'Julien C. op school al gestoord'
Op een gegeven moment verscheen Julien C. echter niet meer op school. Zijn ouders hadden hem ziek gemeld: hij zou de ziekte van Pfeiffer hebben. In werkelijkheid zat Julien echter in de cel wegens een roofoverval op een supermarkt.
De stiefvader van Julien, Gosse Meerstra, zegt in het AD dat zijn stiefzoon al vijf jaar niet meer in Hoogerheide woonde. ''Hij kwam hier af en toe aanwaaien, maar wat hij deed weten wij niet.''
Bol-oog
Voormalige medeleerlingen herinneren zich Julien als een jongen die continu stoned was en met steeds vreemdere toekomstplannen aankwam.
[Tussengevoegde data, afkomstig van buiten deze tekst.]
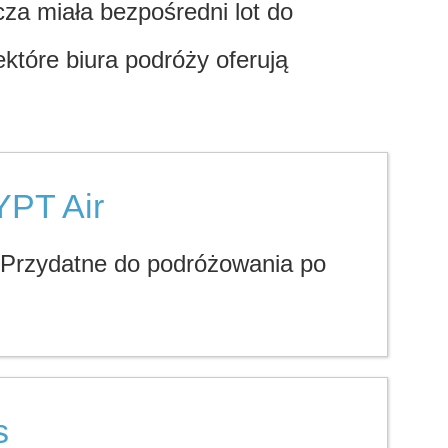
cza miała bezpośredni lot do
które biura podróży oferują
YPT Air
 Przydatne do podróżowania po
s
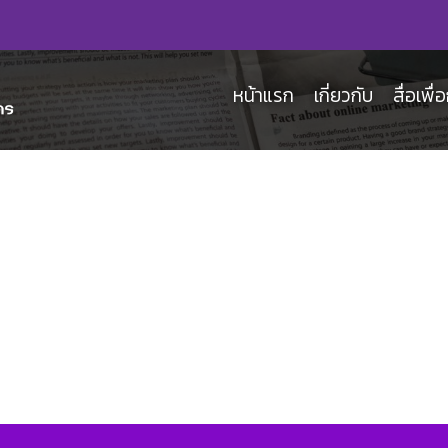
หน้าแรก
เกี่ยวกับ
สื่อเพื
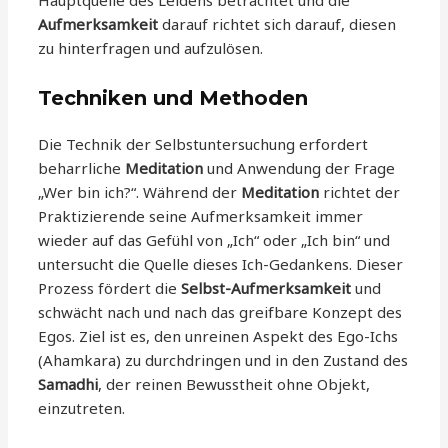
Hauptquelle des Leidens betrachtet und die
Aufmerksamkeit
darauf richtet sich darauf, diesen
zu hinterfragen und aufzulösen.
Techniken und Methoden
Die Technik der Selbstuntersuchung erfordert
beharrliche
Meditation
und Anwendung der Frage
„Wer bin ich?“. Während der
Meditation
richtet der
Praktizierende seine Aufmerksamkeit immer
wieder auf das Gefühl von „Ich“ oder „Ich bin“ und
untersucht die Quelle dieses Ich-Gedankens. Dieser
Prozess fördert die
Selbst-Aufmerksamkeit
und
schwächt nach und nach das greifbare Konzept des
Egos. Ziel ist es, den unreinen Aspekt des Ego-Ichs
(Ahamkara) zu durchdringen und in den Zustand des
Samadhi
, der reinen Bewusstheit ohne Objekt,
einzutreten.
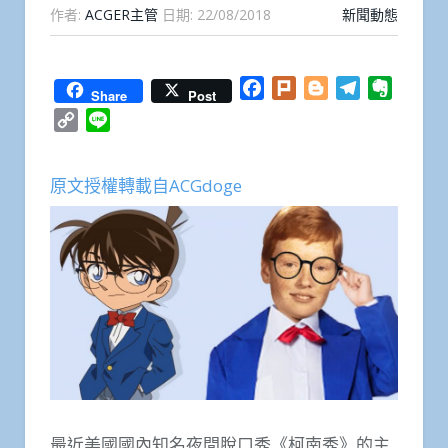
作者:
ACGER主管
日期:
22/08/2018
新聞動態
Facebook
Plurk
Blogger
Telegram
Everno
Share
Post
Copy
Line
Link
原文授權轉載自ACGdoge
最近美國國內知名夜間脫口秀《柯南秀》的主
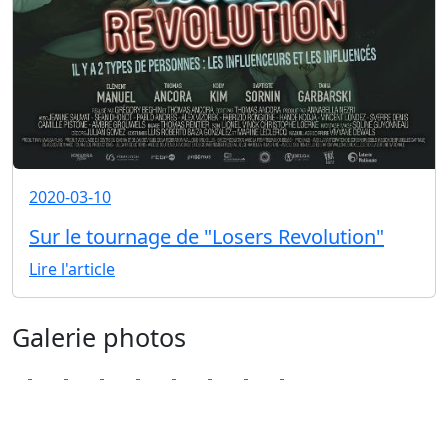
2020-03-10
Sur le tournage de "Losers Revolution"
Lire l'article
Galerie photos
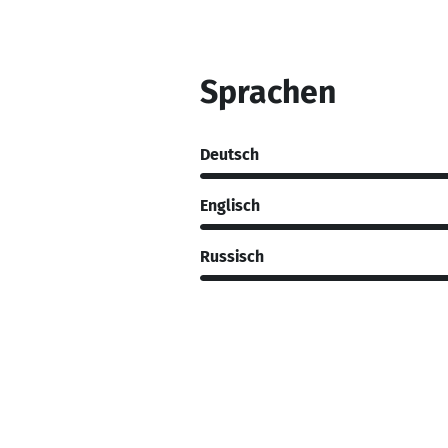
Sprachen
Deutsch
Englisch
Russisch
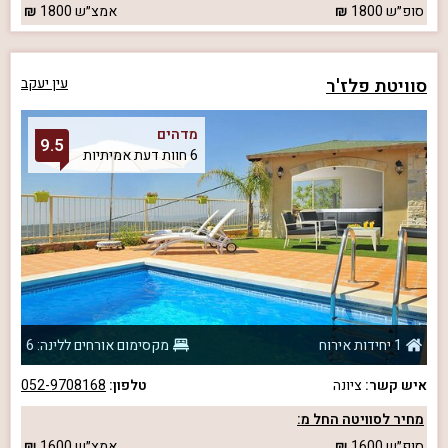
סופ״ש
1800
אמצ״ש
1800
סוויטת פלז'ר
עין יעקב
מדהים
9.5
6 חוות דעת אמיתיות
1 יחידות אירוח
מקסימום אורחים ללינה: 6
איש קשר:
ציונה
טלפון:
052-9708168
מחיר לסוויטה החל מ:
סופ״ש
1600
אמצ״ש
1600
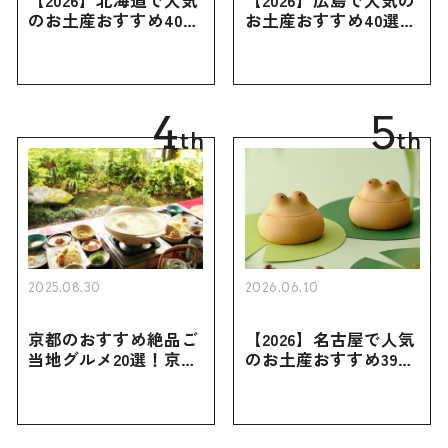
のお土産おすすめ40選
お土産おすすめ40選｜
｜定番のお菓子・スイ
定番のお菓子からおし
ーツから北海道でしか
ゃれなお土産・ばらま
買えない限定品、女性
き用、女性向けまで幅
向けまで幅広く紹介
広く紹介
4
5
th
th
2025.08.30
2026.06.10
京都のおすすめ絶品ご
【2026】名古屋で人気
当地グルメ20選！京都
のお土産おすすめ39選
にしかない名物から人
｜定番のお菓子から名
気の名店17選も紹介
古屋限定・おしゃれな
お土産・ばらまき用ま
で幅広く紹介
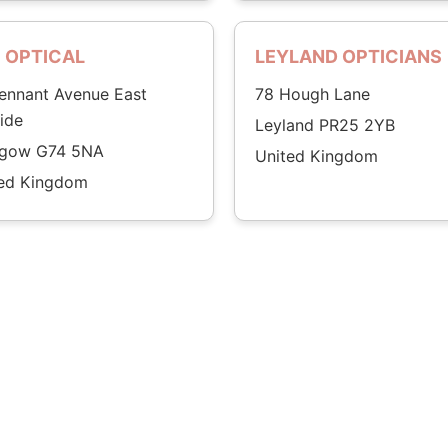
 OPTICAL
LEYLAND OPTICIANS
ennant Avenue East
78 Hough Lane
ride
Leyland PR25 2YB
sgow G74 5NA
United Kingdom
ted Kingdom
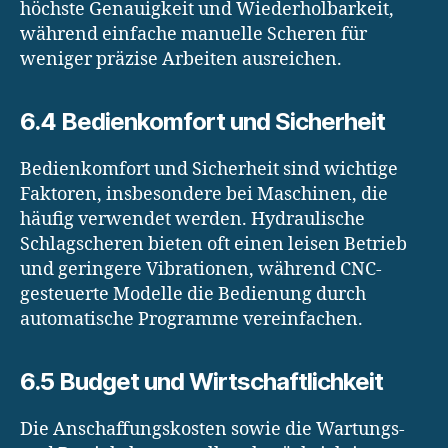
höchste Genauigkeit und Wiederholbarkeit,
während einfache manuelle Scheren für
weniger präzise Arbeiten ausreichen.
6.4 Bedienkomfort und Sicherheit
Bedienkomfort und Sicherheit sind wichtige
Faktoren, insbesondere bei Maschinen, die
häufig verwendet werden. Hydraulische
Schlagscheren bieten oft einen leisen Betrieb
und geringere Vibrationen, während CNC-
gesteuerte Modelle die Bedienung durch
automatische Programme vereinfachen.
6.5 Budget und Wirtschaftlichkeit
Die Anschaffungskosten sowie die Wartungs-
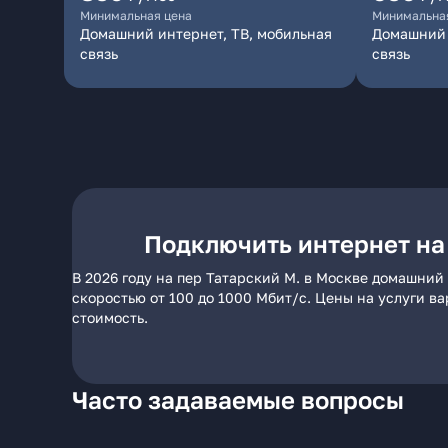
Минимальная цена
Минимальна
Домашний интернет, ТВ, мобильная
Домашний 
связь
связь
Подключить интернет на 
В 2026 году на пер Татарский М. в Москве домашний
скоростью от 100 до 1000 Мбит/с. Цены на услуги в
стоимость.
Часто задаваемые вопросы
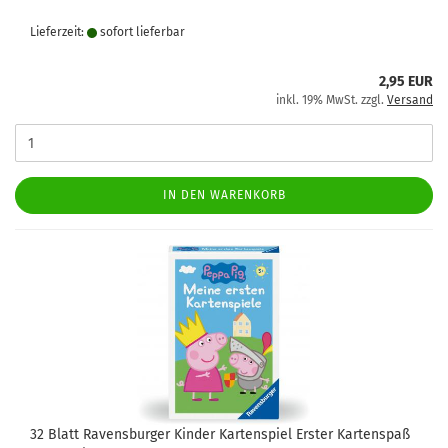
Lieferzeit:
sofort lie­fer­bar
2,95 EUR
inkl. 19% MwSt. zzgl.
Versand
IN DEN WARENKORB
32 Blatt Ravensburger Kinder Kartenspiel Erster Kartenspaß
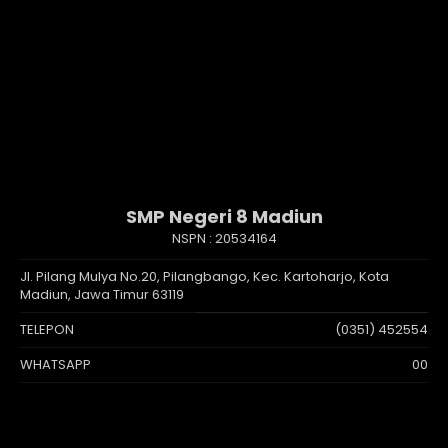
SMP Negeri 8 Madiun
NSPN :
20534164
Jl. Pilang Mulya No.20, Pilangbango, Kec. Kartoharjo, Kota
Madiun, Jawa Timur 63119
TELEPON
(0351) 452554
WHATSAPP
00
Zo wilde hij een booreiland met wiet en hoeren beginnen. Niet veel later probeerde hij een lening te krijgen voor de aanschaf van een grote graafmachine. Daarmee wilde hij in Afrika diamanten delven. Op de opleiding had C. de bijnaam 'bol-oog' vanwege de stonede blik en zijn toegeknepen ogen.
Julien, die een uitzonderlijke belangstelling had voor geweld en wapens, was zelf op school nooit gewelddadig. Anders dan zijn moeder en stiefvader en zijn biologische vader, die allen befaamde karateka zijn, sloeg Julien nog geen deuk in een pakje boter.
Overigens ontkent Julien C. nog altijd dat hij de moord op Jesse heeft gepleegd.